Review: The 110th release from Kompakt Extra comes from Extrawelt, a long-serving electronic band from Hamburg that has previously impressed via albums and singles on Traum Schallplatten, Border Community, Darkroom Dubs and Cocoon Recordings. They naturally hit the ground running with "Pink Panzer", a bustling affair that mixes live drum breakbeats and tough machine percussion with moody, booming bass, creepy strings and evocative, ever-building tech-house electronics. Flipside "Argonaut" is an altogether sleazier and heavier affair full of thrusting, non-stop distorted bass, redlined post-electro drums and all manner of mind-mangling electronic effects.
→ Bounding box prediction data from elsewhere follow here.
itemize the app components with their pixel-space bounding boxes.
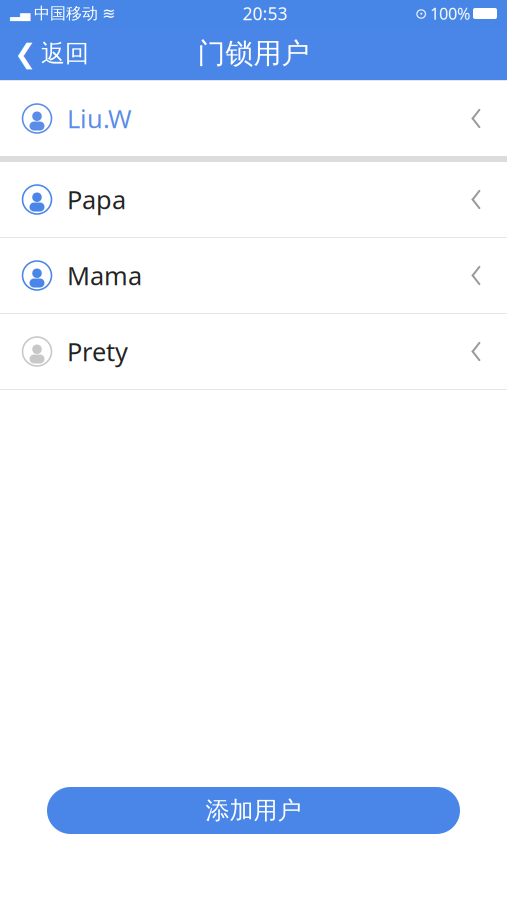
staticText: Papa <box>67 183 126 216</box>
staticText: ❮ <box>14 38 36 69</box>
button[interactable]: Prety <box>0 314 507 389</box>
staticText: 返回 <box>41 39 89 68</box>
staticText: 中国移动 <box>34 4 98 23</box>
staticText: ▂▄ <box>10 6 30 21</box>
button[interactable]: Papa <box>0 162 507 237</box>
button[interactable]: Mama <box>0 238 507 313</box>
staticText: 20:53 <box>242 2 288 25</box>
staticText: Prety <box>67 335 128 368</box>
button[interactable]: ❮ <box>0 27 89 80</box>
staticText: 添加用户 <box>206 796 302 825</box>
staticText: Liu.W <box>67 102 132 135</box>
button[interactable]: Liu.W <box>0 81 507 156</box>
staticText: Mama <box>67 259 142 292</box>
staticText: ≋ <box>102 4 115 23</box>
staticText: ⊙ <box>415 5 427 22</box>
staticText: 100% <box>430 3 470 24</box>
button[interactable]: 添加用户 <box>47 787 460 834</box>
staticText: 门锁用户 <box>198 36 310 71</box>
It's effectively the Yang to the A-side's Ying and, like its' predecessor, very good indeed.
Review: Over a career stretching back almost two decades, Robag Wruhme has proved to be one of minimal house and techno's most unique producers, with a trademark sound that's become a byword for mind-altering, late-night quality. Fans of the Wruhme sound will love his latest outing on Kompakt extra. Our pick of the pair is driving A-side 'No', where mystical sounds, exotic percussion and sustained chords rise above a thrusting bassline and a rock-solid drum machine rhythm. By his standards it's quite "big", though that's not a criticism - 'No' genuinely sounds like a proper peak-time banger. B-side 'Frontex Freppant' is more in-keeping with his hazy, hypnotic sound of old, with stabbing electronics, looped aural textures and wonky electronics clustered around another tough, weighty techno groove.
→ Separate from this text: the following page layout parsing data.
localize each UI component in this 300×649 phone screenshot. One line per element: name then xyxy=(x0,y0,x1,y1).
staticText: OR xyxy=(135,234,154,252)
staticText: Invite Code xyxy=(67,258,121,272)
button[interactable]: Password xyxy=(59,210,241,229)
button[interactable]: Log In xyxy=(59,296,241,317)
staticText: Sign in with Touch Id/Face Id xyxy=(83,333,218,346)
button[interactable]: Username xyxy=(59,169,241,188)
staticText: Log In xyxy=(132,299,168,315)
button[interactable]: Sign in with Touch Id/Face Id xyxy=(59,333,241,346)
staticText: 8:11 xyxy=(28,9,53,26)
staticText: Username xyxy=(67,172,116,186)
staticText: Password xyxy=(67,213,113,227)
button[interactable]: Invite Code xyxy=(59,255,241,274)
Review: Although Robag Wruhme has appeared on the main Kompakt label a number of times over the last decade, this two-track 12" is actually his first appearance on the club-focused Kompakt Extra offshoot. As you'd expect from a producer with such a great track record, A-side "Yes" is superb. Built around swinging, off-kilter tech-house beats, hazy aural textures and a driving bassline, the track builds in waves thanks to Wruhme's canny use of moody pads, sustained - and undeniably creepy - chords and a wiggly acid line that intensifies as the track progresses. Over on the flip, "Calma Calma" is an altogether deeper and quietly sunny affair, with Wruhme wrapping female spoken word vocals, stirring orchestration and glassy-eyed melodies around another crunchy tech-house groove.